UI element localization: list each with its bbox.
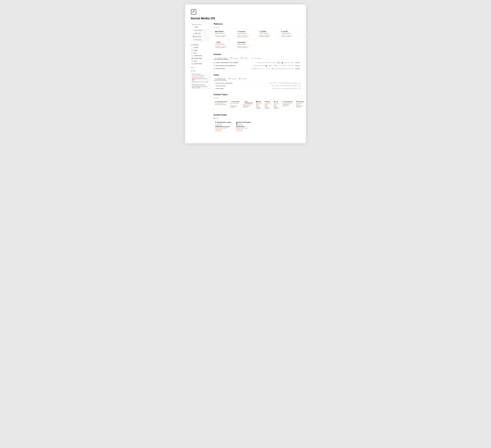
topic-card-fitness[interactable]: ❤Fitness Unfinished Tasks: 0 Total Creat… <box>264 100 272 110</box>
instagram-content-icon: 📷 <box>265 65 267 66</box>
task-row: Create script for a tutorial video July … <box>214 82 300 84</box>
progress-fill-instagram <box>236 127 245 127</box>
platform-card-instagram[interactable]: 📷 Instagram 30,000 Followers Content In … <box>214 29 235 39</box>
topic-card-entertainment[interactable]: 🎭Entertainment Unfinished Tasks: 0 Total… <box>281 100 294 110</box>
content-title: Content <box>214 53 300 56</box>
newsletter-icon: ✉ <box>237 41 238 43</box>
goals-title: Growth Goals <box>214 114 300 116</box>
tab-unfinished-tasks[interactable]: ✕ Unfinished Tasks <box>214 78 227 80</box>
task-row: Create description July 13, 2024 🗒 How t… <box>214 84 300 87</box>
tab-tasks-this-week[interactable]: 📅 This Week <box>227 78 237 80</box>
instagram-icon: 📷 <box>215 30 217 32</box>
sidebar-item-content-ideas[interactable]: ✏️Content Ideas <box>191 54 211 57</box>
task-checkbox[interactable] <box>214 85 215 87</box>
sidebar-item-platforms[interactable]: ⊞Platforms <box>191 44 211 46</box>
goal-card-instagram[interactable]: 📷 Reach 50k followers 📷 Instagram Progre… <box>234 120 253 133</box>
tab-content-ideas[interactable]: ✏️ Content Ideas <box>250 57 263 60</box>
tab-content-in-progress[interactable]: ⏱ Content In Progress <box>214 57 229 60</box>
content-row: 🗒 How to become more productive? Complet… <box>214 64 300 67</box>
youtube-icon: ▶ <box>281 30 282 32</box>
progress-fill-newsletter <box>215 127 230 127</box>
page-title: Social Media OS <box>191 17 300 20</box>
task-checkbox[interactable] <box>214 82 215 84</box>
progress-bar-instagram <box>236 127 251 127</box>
page-container: Social Media OS 🖥 Quick Action ← Home + … <box>185 4 306 143</box>
sidebar-item-tasks[interactable]: ✓Tasks <box>191 52 211 54</box>
new-goal-button[interactable]: 🎯 New Goal <box>192 35 210 38</box>
platform-card-twitter[interactable]: ✕ X/Twitter 15,000 Followers Content In … <box>257 29 278 39</box>
board-label: Board <box>191 67 211 68</box>
instagram-goal-icon: 📷 <box>236 122 238 123</box>
task-row: Create images July 12, 2024 🗒 How to bec… <box>214 87 300 90</box>
tiktok-icon: ♪ <box>215 41 216 43</box>
topic-grid: 🏢Entrepreneurship Unfinished Tasks: 0 To… <box>214 100 300 110</box>
content-tabs: ⏱ Content In Progress 📅 This Week 📅 This… <box>214 57 300 60</box>
tab-this-week[interactable]: 📅 This Week <box>229 57 239 60</box>
stats-content-creation[interactable]: Content in Creation: 3 <box>192 77 210 78</box>
tasks-tabs: ✕ Unfinished Tasks 📅 This Week 📅 This Mo… <box>214 78 300 80</box>
platform-card-tiktok[interactable]: ♪ TikTok 50,000 Followers Content In Cre… <box>214 40 235 50</box>
sidebar: 🖥 Quick Action ← Home + New Content ✓ Ne… <box>191 23 211 136</box>
stats-created-year: Created Content This Year 🏆: 1 <box>192 81 210 84</box>
goals-section: Growth Goals 🎯 Goals ✉ 10k Newsletter re… <box>214 114 300 133</box>
newsletter-goal-icon: ✉ <box>215 122 216 123</box>
tab-tasks-this-month[interactable]: 📅 This Month <box>237 78 248 80</box>
content-row: 🗒 Create a tutorial video for the softwa… <box>214 61 300 64</box>
task-checkbox[interactable] <box>214 88 215 89</box>
platforms-title: Platforms <box>214 23 300 25</box>
stats-created-month: Created Content This Month 📅: 1 <box>192 78 210 81</box>
quick-action-box: 🖥 Quick Action ← Home + New Content ✓ Ne… <box>191 23 211 43</box>
sidebar-home[interactable]: ← Home <box>192 26 210 28</box>
topics-title: Content Topics <box>214 93 300 96</box>
topic-card-work[interactable]: 💼Work Unfinished Tasks: 1 Total Created … <box>255 100 262 110</box>
scrollbar[interactable] <box>304 34 304 38</box>
twitter-content-icon: ✕ <box>264 68 265 69</box>
sidebar-item-tools[interactable]: 🔧Tools <box>191 60 211 62</box>
task-done-checkbox[interactable] <box>299 82 300 84</box>
topic-card-entrepreneurship[interactable]: 🏢Entrepreneurship Unfinished Tasks: 0 To… <box>214 100 228 110</box>
topic-card-self-development[interactable]: ⭐Self Development Unfinished Tasks: 0 To… <box>242 100 254 110</box>
new-task-button[interactable]: ✓ New Task <box>192 32 210 35</box>
progress-bar-newsletter <box>215 127 232 127</box>
stats-total-created: Total Created Content: 1 <box>192 84 210 86</box>
goal-card-newsletter[interactable]: ✉ 10k Newsletter readers ✉ Newsletter Pr… <box>214 120 233 133</box>
content-section: Content ⏱ Content In Progress 📅 This Wee… <box>214 53 300 70</box>
new-topic-button[interactable]: 📝 New Topic <box>192 39 210 41</box>
tasks-title: Tasks <box>214 74 300 76</box>
topics-subtitle: 📋 Topics <box>214 97 300 98</box>
platforms-subtitle: ⊞ Platform <box>214 27 300 28</box>
goals-subtitle: 🎯 Goals <box>214 117 300 119</box>
sidebar-item-topics[interactable]: 📋Topics <box>191 49 211 51</box>
main-content: Platforms ⊞ Platform 📷 Instagram 30,000 … <box>214 23 300 136</box>
topics-section: Content Topics 📋 Topics 🏢Entrepreneurshi… <box>214 93 300 110</box>
platform-card-newsletter[interactable]: ✉ Newsletter 9,000 Followers Content In … <box>236 40 256 50</box>
youtube-content-icon: ▶ <box>270 62 271 63</box>
topic-card-productivity[interactable]: 📋Productivity Unfinished Tasks: 2 Total … <box>229 100 241 110</box>
sidebar-item-kanban[interactable]: 📊Kanban Board <box>191 62 211 65</box>
new-content-button[interactable]: + New Content <box>192 29 210 32</box>
task-done-checkbox[interactable] <box>299 88 300 89</box>
sidebar-item-growth-goals[interactable]: 🎯Growth Goals <box>191 57 211 59</box>
platform-card-youtube[interactable]: ▶ Youtube 17,000 Followers Content In Cr… <box>280 29 301 39</box>
sidebar-item-content[interactable]: 📄Content <box>191 46 211 49</box>
goal-grid: ✉ 10k Newsletter readers ✉ Newsletter Pr… <box>214 120 300 133</box>
tab-this-month[interactable]: 📅 This Month <box>239 57 250 60</box>
facebook-icon: ⓕ <box>237 30 239 32</box>
topic-card-life[interactable]: 👤Life Unfinished Tasks: 0 Total Created … <box>273 100 280 110</box>
stats-total-followers: Total Followers on All Social Media: 146… <box>192 86 210 88</box>
platforms-section: Platforms ⊞ Platform 📷 Instagram 30,000 … <box>214 23 300 50</box>
task-done-checkbox[interactable] <box>299 85 300 87</box>
twitter-icon: ✕ <box>259 30 260 32</box>
stats-date: July 11, 2024 7:50 PM <box>192 75 210 77</box>
svg-rect-0 <box>191 10 196 14</box>
topic-card-education[interactable]: 📚Education Unfinished Tasks: 0 Total Cre… <box>295 100 305 110</box>
content-row: 🗒 Product Launch Complete within 7 days … <box>214 67 300 70</box>
tasks-section: Tasks ✕ Unfinished Tasks 📅 This Week 📅 T… <box>214 74 300 90</box>
stats-label: 📊Stats <box>191 70 211 72</box>
app-icon <box>191 9 197 15</box>
platform-grid: 📷 Instagram 30,000 Followers Content In … <box>214 29 300 50</box>
stats-box: Good Evening 🌙 July 11, 2024 7:50 PM Con… <box>191 72 211 90</box>
greeting: Good Evening 🌙 <box>192 73 210 75</box>
platform-card-facebook[interactable]: ⓕ Facebook 25,000 Followers Content In C… <box>236 29 256 39</box>
quick-action-title: 🖥 Quick Action <box>192 24 210 25</box>
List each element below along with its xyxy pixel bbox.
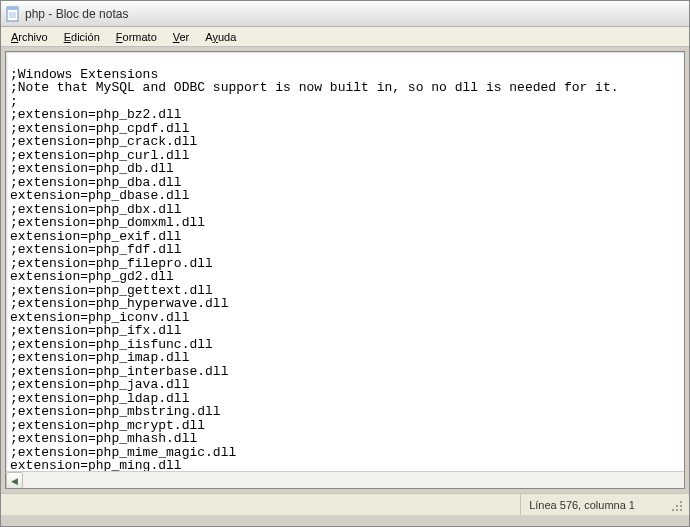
statusbar: Línea 576, columna 1 [1, 493, 689, 515]
titlebar: php - Bloc de notas [1, 1, 689, 27]
cursor-position: Línea 576, columna 1 [520, 494, 665, 515]
menu-formato[interactable]: Formato [108, 29, 165, 45]
menu-edicion[interactable]: Edición [56, 29, 108, 45]
window-title: php - Bloc de notas [25, 7, 128, 21]
menubar: Archivo Edición Formato Ver Ayuda [1, 27, 689, 47]
text-content[interactable]: ;Windows Extensions ;Note that MySQL and… [6, 52, 684, 489]
menu-archivo[interactable]: Archivo [3, 29, 56, 45]
scroll-left-button[interactable]: ◀ [6, 472, 23, 489]
notepad-icon [5, 6, 21, 22]
scroll-track[interactable] [23, 472, 684, 488]
menu-ver[interactable]: Ver [165, 29, 198, 45]
menu-ayuda[interactable]: Ayuda [197, 29, 244, 45]
editor-area[interactable]: ;Windows Extensions ;Note that MySQL and… [5, 51, 685, 489]
horizontal-scrollbar[interactable]: ◀ [6, 471, 684, 488]
chevron-left-icon: ◀ [11, 476, 18, 486]
resize-grip[interactable] [669, 498, 683, 512]
svg-rect-1 [7, 7, 18, 10]
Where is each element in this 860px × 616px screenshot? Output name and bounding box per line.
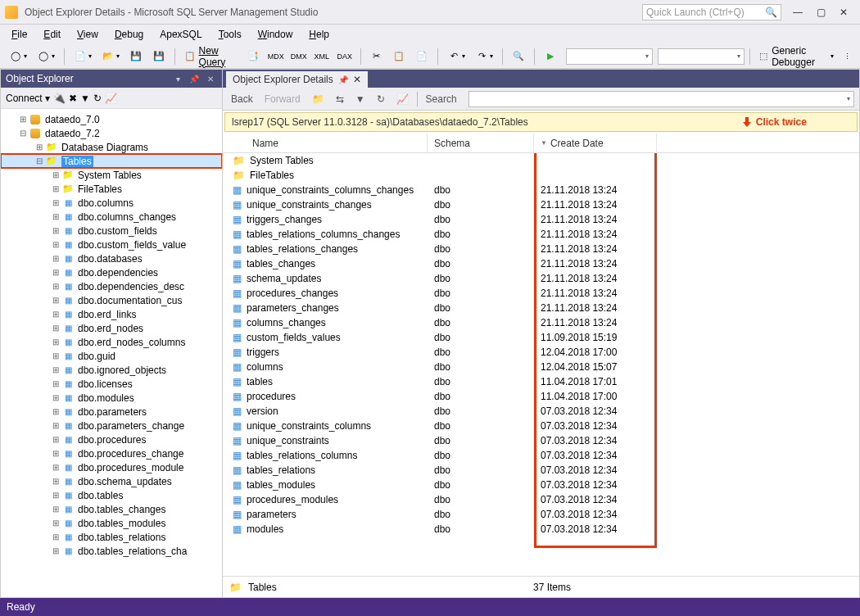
tree-node-table[interactable]: ⊞dbo.erd_links (1, 307, 222, 321)
tree-node-table[interactable]: ⊞dbo.columns_changes (1, 210, 222, 224)
list-row-table[interactable]: ▦tables_changesdbo21.11.2018 13:24 (223, 256, 859, 271)
menu-edit[interactable]: Edit (37, 26, 67, 43)
tree-node-file-tables[interactable]: ⊞FileTables (1, 182, 222, 196)
list-row-table[interactable]: ▦modulesdbo07.03.2018 12:34 (223, 522, 859, 537)
list-row-table[interactable]: ▦triggers_changesdbo21.11.2018 13:24 (223, 212, 859, 227)
de-query-button[interactable]: 📑 (242, 48, 264, 66)
close-button[interactable]: ✕ (832, 3, 855, 21)
panel-close-button[interactable]: ✕ (204, 72, 217, 85)
cut-button[interactable]: ✂ (365, 48, 387, 66)
tree-node-table[interactable]: ⊞dbo.tables_changes (1, 502, 222, 516)
list-row-table[interactable]: ▦unique_constraints_columnsdbo07.03.2018… (223, 419, 859, 433)
list-row-table[interactable]: ▦parametersdbo07.03.2018 12:34 (223, 507, 859, 522)
list-row-table[interactable]: ▦schema_updatesdbo21.11.2018 13:24 (223, 271, 859, 286)
tree-node-table[interactable]: ⊞dbo.columns (1, 196, 222, 210)
expand-icon[interactable]: ⊞ (50, 296, 61, 305)
list-row-table[interactable]: ▦procedures_changesdbo21.11.2018 13:24 (223, 286, 859, 301)
expand-icon[interactable]: ⊞ (50, 212, 61, 221)
expand-icon[interactable]: ⊞ (50, 477, 61, 486)
expand-icon[interactable]: ⊞ (34, 143, 45, 152)
maximize-button[interactable]: ▢ (809, 3, 832, 21)
list-row-table[interactable]: ▦procedures_modulesdbo07.03.2018 12:34 (223, 492, 859, 507)
activity-icon[interactable]: 📈 (105, 93, 117, 104)
tree-node-table[interactable]: ⊞dbo.dependencies_desc (1, 279, 222, 293)
expand-icon[interactable]: ⊞ (50, 546, 61, 555)
list-row-table[interactable]: ▦columnsdbo12.04.2018 15:07 (223, 360, 859, 374)
menu-window[interactable]: Window (251, 26, 300, 43)
expand-icon[interactable]: ⊞ (50, 282, 61, 291)
sync-icon[interactable]: ⇆ (333, 91, 347, 107)
menu-help[interactable]: Help (302, 26, 336, 43)
list-row-table[interactable]: ▦unique_constraintsdbo07.03.2018 12:34 (223, 433, 859, 448)
mdx-button[interactable]: MDX (265, 48, 287, 66)
xmla-button[interactable]: XML (311, 48, 333, 66)
tree-node-system-tables[interactable]: ⊞System Tables (1, 168, 222, 182)
activity-icon[interactable]: 📈 (393, 91, 412, 107)
nav-back-button[interactable]: ◯▾ (5, 48, 31, 66)
tree-node-table[interactable]: ⊞dbo.guid (1, 349, 222, 363)
list-row-table[interactable]: ▦proceduresdbo11.04.2018 17:00 (223, 389, 859, 404)
tree-node-table[interactable]: ⊞dbo.procedures (1, 433, 222, 446)
open-button[interactable]: 📂▾ (97, 48, 124, 66)
expand-icon[interactable]: ⊞ (50, 435, 61, 444)
tree-node-table[interactable]: ⊞dbo.erd_nodes (1, 321, 222, 335)
debugger-combo[interactable]: ⬚Generic Debugger▾ (755, 48, 838, 66)
list-row-table[interactable]: ▦triggersdbo12.04.2018 17:00 (223, 345, 859, 360)
customize-toolbar-button[interactable]: ⋮ (840, 48, 855, 66)
copy-button[interactable]: 📋 (388, 48, 410, 66)
list-row-table[interactable]: ▦unique_constraints_changesdbo21.11.2018… (223, 197, 859, 212)
tree-node-table[interactable]: ⊞dbo.ignored_objects (1, 363, 222, 377)
tree-node-table[interactable]: ⊞dbo.tables_relations_cha (1, 544, 222, 558)
expand-icon[interactable]: ⊞ (50, 532, 61, 541)
dmx-button[interactable]: DMX (288, 48, 310, 66)
quick-launch-input[interactable]: Quick Launch (Ctrl+Q) 🔍 (642, 4, 781, 20)
tree-node-table[interactable]: ⊞dbo.custom_fields (1, 224, 222, 238)
expand-icon[interactable]: ⊞ (50, 421, 61, 430)
expand-icon[interactable]: ⊞ (50, 254, 61, 263)
tree-node-db1[interactable]: ⊞dataedo_7.0 (1, 112, 222, 126)
list-row-folder[interactable]: 📁System Tables (223, 153, 859, 168)
expand-icon[interactable]: ⊞ (50, 198, 61, 207)
start-debug-button[interactable]: ▶ (540, 48, 561, 66)
expand-icon[interactable]: ⊞ (50, 407, 61, 416)
tree-node-table[interactable]: ⊞dbo.tables (1, 488, 222, 502)
expand-icon[interactable]: ⊞ (50, 463, 61, 472)
list-row-table[interactable]: ▦columns_changesdbo21.11.2018 13:24 (223, 315, 859, 330)
tree-node-table[interactable]: ⊞dbo.parameters (1, 405, 222, 419)
expand-icon[interactable]: ⊞ (50, 519, 61, 528)
menu-file[interactable]: File (5, 26, 34, 43)
expand-icon[interactable]: ⊞ (50, 268, 61, 277)
tree-node-table[interactable]: ⊞dbo.documentation_cus (1, 293, 222, 307)
tree-node-table[interactable]: ⊞dbo.licenses (1, 377, 222, 391)
tree-node-table[interactable]: ⊞dbo.custom_fields_value (1, 238, 222, 251)
list-row-table[interactable]: ▦versiondbo07.03.2018 12:34 (223, 404, 859, 419)
tree-node-db2[interactable]: ⊟dataedo_7.2 (1, 126, 222, 140)
refresh-icon[interactable]: ↻ (373, 91, 388, 107)
list-row-folder[interactable]: 📁FileTables (223, 168, 859, 183)
tree-node-table[interactable]: ⊞dbo.tables_relations (1, 530, 222, 544)
expand-icon[interactable]: ⊞ (50, 351, 61, 360)
minimize-button[interactable]: — (786, 3, 809, 21)
disconnect-icon[interactable]: 🔌 (53, 93, 66, 104)
new-query-button[interactable]: 📋New Query (180, 48, 241, 66)
list-row-table[interactable]: ▦custom_fields_valuesdbo11.09.2018 15:19 (223, 330, 859, 345)
redo-button[interactable]: ↷▾ (471, 48, 497, 66)
expand-icon[interactable]: ⊞ (50, 365, 61, 374)
tree-node-table[interactable]: ⊞dbo.modules (1, 391, 222, 405)
menu-apexsql[interactable]: ApexSQL (153, 26, 208, 43)
list-row-table[interactable]: ▦parameters_changesdbo21.11.2018 13:24 (223, 301, 859, 315)
save-all-button[interactable]: 💾 (148, 48, 170, 66)
tree-node-table[interactable]: ⊞dbo.dependencies (1, 265, 222, 279)
menu-tools[interactable]: Tools (212, 26, 248, 43)
column-header-schema[interactable]: Schema (428, 134, 534, 152)
paste-button[interactable]: 📄 (411, 48, 432, 66)
back-button[interactable]: Back (228, 91, 256, 107)
expand-icon[interactable]: ⊞ (50, 505, 61, 514)
forward-button[interactable]: Forward (261, 91, 304, 107)
dax-button[interactable]: DAX (334, 48, 355, 66)
expand-icon[interactable]: ⊞ (50, 310, 61, 319)
expand-icon[interactable]: ⊞ (50, 240, 61, 249)
menu-view[interactable]: View (70, 26, 105, 43)
column-header-create-date[interactable]: ▼Create Date (534, 134, 657, 152)
expand-icon[interactable]: ⊞ (50, 393, 61, 402)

**ACTIVITY:** Select every line of the records holding the string "item".

**ANSWER SPACE:**
sidebar-item-content-ideas[interactable]: ✏️Content Ideas <box>191 54 211 57</box>
sidebar-item-platforms[interactable]: ⊞Platforms <box>191 44 211 46</box>
sidebar-item-tasks[interactable]: ✓Tasks <box>191 52 211 54</box>
sidebar-item-tools[interactable]: 🔧Tools <box>191 60 211 62</box>
sidebar-item-topics[interactable]: 📋Topics <box>191 49 211 51</box>
sidebar-item-kanban[interactable]: 📊Kanban Board <box>191 62 211 65</box>
sidebar-item-growth-goals[interactable]: 🎯Growth Goals <box>191 57 211 59</box>
sidebar-item-content[interactable]: 📄Content <box>191 46 211 49</box>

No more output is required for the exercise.